To achieve this we use a technique called **Inverse Transform Sampling**. The inversion sampling is usually use to generate psuedo-random sample of numbers that follows a PDF given its CDF. For our purposes that PDF would be the one described by the normalized densities obtained from the coarse sampling. 

Without digging too deep into the statistic (although [here](https://youtu.be/9ixzzPQWuAY) is a good video explaining it), the idea is to take the inverse of a CDF and, starting from points on a normal distribution, rearrange them in a way that the points will match the distribution we want. This way we are able to sample more points were we need it and less were we don't.

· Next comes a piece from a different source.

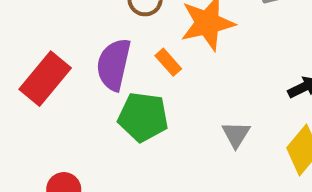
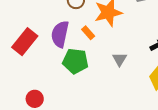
gray triangle: (236, 134) -> (120, 59), moved

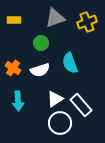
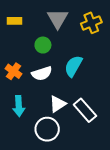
gray triangle: (55, 18) -> (58, 19), turned -40
cyan semicircle: (70, 63) -> (73, 66), turned 50
white circle: (60, 123) -> (47, 129), moved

#### Lets dig a bit deeper


First, lest define our PDF, for our use case the PDF are the normalized densities obtained from the coarse sampling at regular intervals, the math would be:

$$
    PDF = 
      \begin{cases} 
         \delta_1 &  0 \leq x \le p_1  \\
         \delta_2 &  p_1 \leq x \le p_2  \\
         \delta_3 &  p_2 \leq x \le p_3  \\
         \vdots & \\
         \delta_{n-1} &  p_{n-2} \leq x \le p_{n-1}  \\
         \delta_{n} &  p_{n-1} \leq x \\
      \end{cases}
$$

With $\delta_i$ the normalized density sampled at $p_i$.

To keep things simple, lets build the $CDF^{-1}$ in a very practical way that will help us to understand what is going on and how its actually implemented in the source code.

When we look at the plot of a simple PDF we notice that is build from a set of rectangles that are bound by our coarse sample points and the normalized densities.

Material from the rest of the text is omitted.